§ **INPUT DATA**:
+-------+
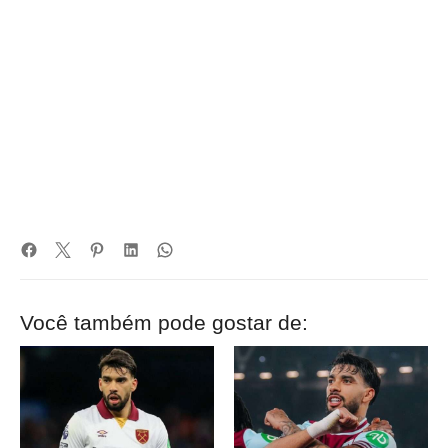
Você também pode gostar de:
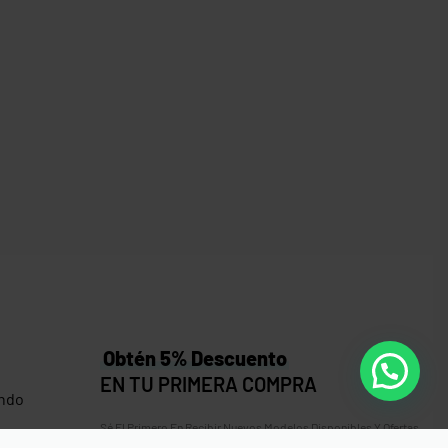
BESTSELLER
5080
Camiseta Next Level Apparrel 6210
CVC
$
11.50
$
10.58
Save $0.92
Obtén 5% Descuento
EN TU PRIMERA COMPRA
ndo
Sé El Primero En Recibir Nuevos Modelos Disponibles Y Ofertas
Especiales En Nuestro Outlet y Ventas Flash!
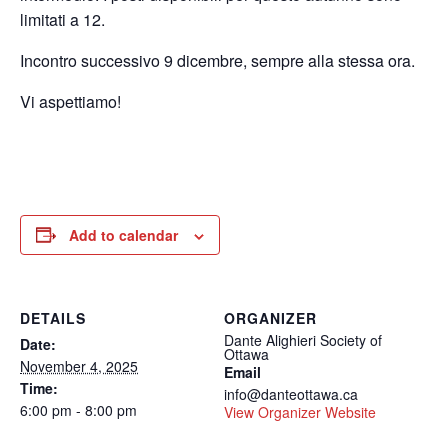
limitati a 12.
Incontro successivo 9 dicembre, sempre alla stessa ora.
Vi aspettiamo!
Add to calendar
DETAILS
ORGANIZER
Dante Alighieri Society of
Date:
Ottawa
November 4, 2025
Email
Time:
info@danteottawa.ca
6:00 pm - 8:00 pm
View Organizer Website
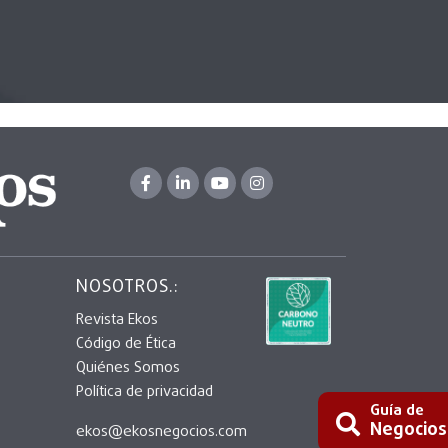
NOSOTROS.:
Revista Ekos
Código de Ética
Quiénes Somos
Política de privacidad
Guía de
Negocios
ekos@ekosnegocios.com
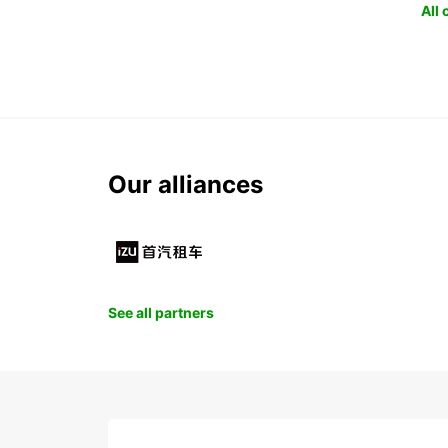
All
Our alliances
See all partners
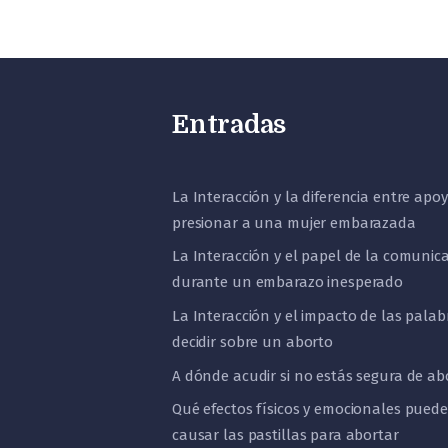
Entradas
La Interacción y la diferencia entre apoy
presionar a una mujer embarazada
La Interacción y el papel de la comunic
durante un embarazo inesperado
La Interacción y el impacto de las palab
decidir sobre un aborto
A dónde acudir si no estás segura de ab
Qué efectos físicos y emocionales pued
causar las pastillas para abortar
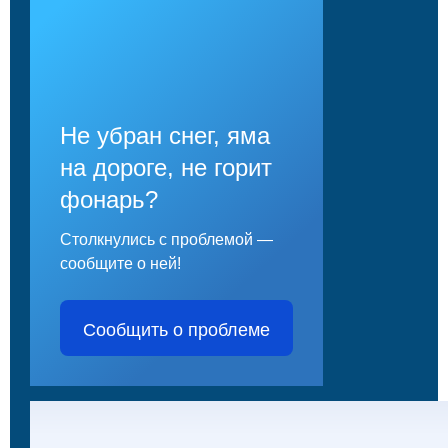
Не убран снег, яма
на дороге, не горит
фонарь?
Столкнулись с проблемой —
сообщите о ней!
Сообщить о проблеме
+-------+
§ **EXERCISE PROMPT**:
Your answer must consist of every line from the listing that holds the string "Interacción".

§ **RESULT OF THE EXERCISE**:
La Interacción y la diferencia entre apoy
La Interacción y el papel de la comunic
La Interacción y el impacto de las palab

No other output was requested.